Auto-immune hemolytic anemia. Knowing what it is doesn't make it much better, other than we know what's going on. We brought him into the emergency vet and they tested his blood. Then they said they weren't certain how he was still functioning. A cat's red blood cell count is supposed to be up around 40, from what they said, and his count was at 9 percent. They also said if a cat dropped that far from blood loss, they'd already be gone. So this has happened over time, all the time he acted like himself his body was actually attacking his bone marrow.
We knew something like this could happen, but it still hits like being kicked in the stomach. I wanted to write this while Grunty is still here, instead of after he's gone. Because in a way I think if even a stranger read this now, they could remember him too while he's still alive.

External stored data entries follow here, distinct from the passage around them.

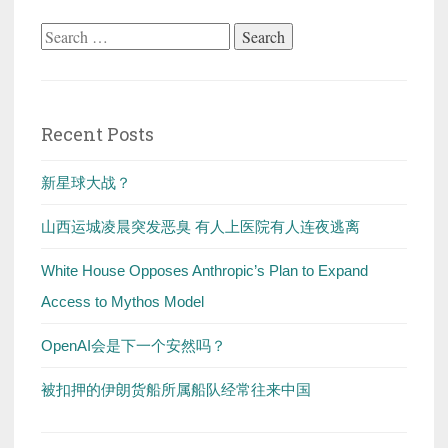
Search
for:
Recent Posts
新星球大战？
山西运城凌晨突发恶臭 有人上医院有人连夜逃离
White House Opposes Anthropic’s Plan to Expand
Access to Mythos Model
OpenAI会是下一个安然吗？
被扣押的伊朗货船所属船队经常往来中国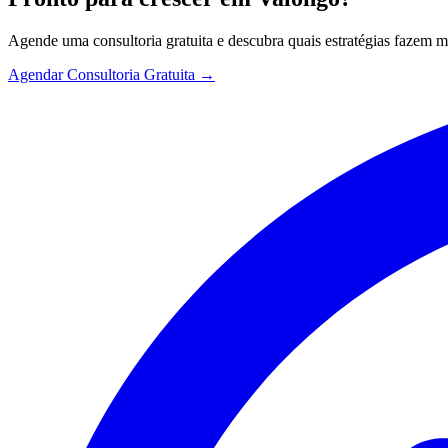
Agende uma consultoria gratuita e descubra quais estratégias fazem 
Agendar Consultoria Gratuita →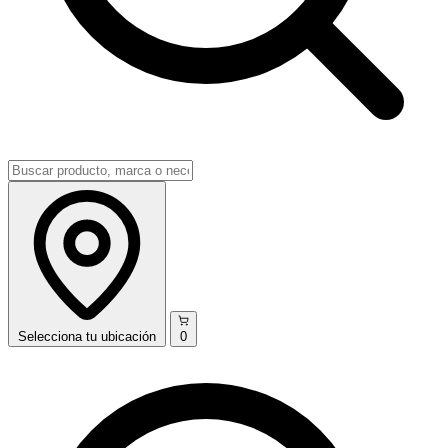
Selecciona
tu ubicación
0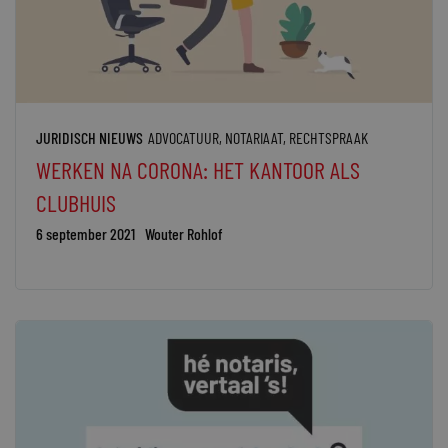
JURIDISCH NIEUWS
ADVOCATUUR
,
NOTARIAAT
,
RECHTSPRAAK
WERKEN NA CORONA: HET KANTOOR ALS
CLUBHUIS
6 september 2021
Wouter Rohlof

The good thing, the best thing, is that he isn't in pain. Pain robs of joy, and if there's one thing Rothko still has it's his own sense of fun. He's using the fact that we're being lax on rules because of his condition to be a kitten all over again, getting everywhere he's not supposed to be.
Andy came home the other day and couldn't find Rothko anywhere. He searched for fifteen minutes. Everywhere. And then the sound of purring came from the inside of the kitchen cupboards, where Grunty had fallen asleep on our paper bag pile. He cuddles with us more, sleeps by our pillows or, like last night, balanced precariously on top of Andy. He spends his time in his box on the shelf in the closet, or by the front door, trying to get out of the apartment when our hands are full, something he'd never been interested in before. He is just as much of a troublemaker as ever, and has us well-trained. At least he's stopped eating his litter, now that we've switched litters. Except now he must be carried to the box to use it, otherwise he stores it up like a camel. Just tonight we came home and he was perched on top of the stove, laying on one of the coil burners like it was a completely natural thing to do.

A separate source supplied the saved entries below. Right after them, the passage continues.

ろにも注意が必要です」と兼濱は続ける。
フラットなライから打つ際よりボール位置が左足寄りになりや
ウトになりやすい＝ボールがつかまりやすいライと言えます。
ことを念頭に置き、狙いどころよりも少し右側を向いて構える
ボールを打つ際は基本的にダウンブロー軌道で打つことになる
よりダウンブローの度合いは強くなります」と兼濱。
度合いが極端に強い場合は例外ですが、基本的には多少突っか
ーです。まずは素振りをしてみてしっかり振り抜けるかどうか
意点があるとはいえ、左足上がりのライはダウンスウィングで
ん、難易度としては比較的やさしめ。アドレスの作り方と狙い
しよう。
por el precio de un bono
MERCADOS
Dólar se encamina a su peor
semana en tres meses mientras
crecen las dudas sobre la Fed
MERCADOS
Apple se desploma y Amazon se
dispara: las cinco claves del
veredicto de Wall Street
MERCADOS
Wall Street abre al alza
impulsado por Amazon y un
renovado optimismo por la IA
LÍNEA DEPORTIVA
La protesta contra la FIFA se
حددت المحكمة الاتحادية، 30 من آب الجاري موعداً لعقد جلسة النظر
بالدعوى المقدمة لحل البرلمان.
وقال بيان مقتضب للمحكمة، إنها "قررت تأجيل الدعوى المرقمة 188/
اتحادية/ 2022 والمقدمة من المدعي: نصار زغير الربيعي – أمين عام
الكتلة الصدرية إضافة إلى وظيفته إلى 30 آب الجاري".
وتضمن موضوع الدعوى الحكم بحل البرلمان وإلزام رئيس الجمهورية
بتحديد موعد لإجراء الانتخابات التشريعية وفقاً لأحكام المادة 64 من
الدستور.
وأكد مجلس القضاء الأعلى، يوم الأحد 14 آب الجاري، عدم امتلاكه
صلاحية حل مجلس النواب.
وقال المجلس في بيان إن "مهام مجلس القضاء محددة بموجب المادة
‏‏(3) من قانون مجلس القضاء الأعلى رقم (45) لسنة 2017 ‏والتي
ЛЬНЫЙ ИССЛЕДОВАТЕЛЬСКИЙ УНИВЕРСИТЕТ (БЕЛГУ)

For being anemic, for being sick, he doesn't act ill. He seems tired, understandably, but he still looooves food, especially since we've switched over to wet food which is like the best thing on the planet. How much he loves this wet food is proportionate to how disgusting it smells, by the way.
No one knows how long it'll be before he's gone. The vets were amazed he's made it this far. But that's sort of how life is anyway. We never know when we're going to go, we don't know how or why or when or where. That's just sort of life. And even if you know it'll happen eventually, it doesn't make it any less shocking. At least, it was shocking at first. I'm still sad, and I'll cry over him a lot, and already have. But it could be days or weeks or months, and really Grunty doesn't want to be coddled constantly.

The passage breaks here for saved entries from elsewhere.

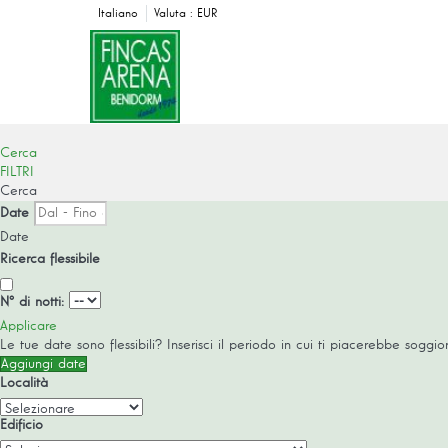
Italiano
Valuta :
EUR
Cerca
FILTRI
Cerca
Date
Date
Ricerca flessibile
Nº di notti:
Applicare
Le tue date sono flessibili?
Inserisci il periodo in cui ti piacerebbe soggior
Aggiungi date
Località
Edificio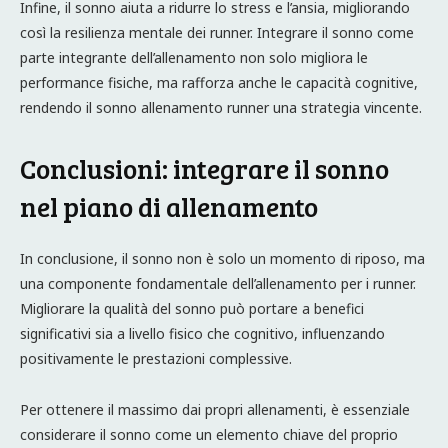
Infine, il sonno aiuta a ridurre lo stress e l’ansia, migliorando
così la resilienza mentale dei runner. Integrare il sonno come
parte integrante dell’allenamento non solo migliora le
performance fisiche, ma rafforza anche le capacità cognitive,
rendendo il sonno allenamento runner una strategia vincente.
Conclusioni: integrare il sonno
nel piano di allenamento
In conclusione, il sonno non è solo un momento di riposo, ma
una componente fondamentale dell’allenamento per i runner.
Migliorare la qualità del sonno può portare a benefici
significativi sia a livello fisico che cognitivo, influenzando
positivamente le prestazioni complessive.
Per ottenere il massimo dai propri allenamenti, è essenziale
considerare il sonno come un elemento chiave del proprio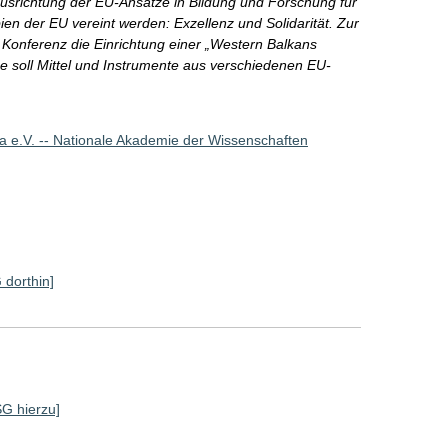
srichtung der EU-Ansätze in Bildung und Forschung für
en der EU vereint werden: Exzellenz und Solidarität. Zur
Konferenz die Einrichtung einer „Western Balkans
ese soll Mittel und Instrumente aus verschiedenen EU-
 e.V. -- Nationale Akademie der Wissenschaften
 dorthin]
SG hierzu]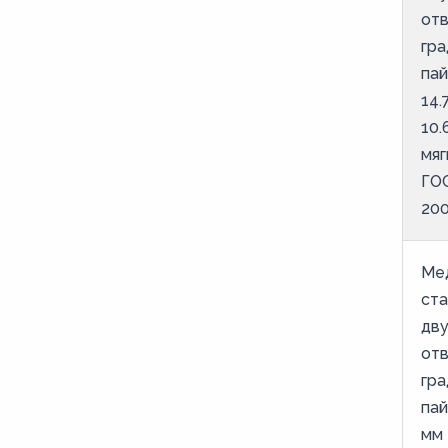
от
гра
пай
14.
10.
мяг
ГОС
20
Ме
ст
дв
от
гра
пай
мм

So the hardest part isn't waiting, it's acting like you're not. Even though I knew he had this virus, and the implications on his life span, I wasn't waiting before. Now I'm waiting and expecting an outcome, and it's easy to lose yourself to expectations, to lose hope and forget.
All you can do is love, and give it unconditionally, with open arms and no expectations and no waiting, and just let it be. Let it be.
Love you, Grunty.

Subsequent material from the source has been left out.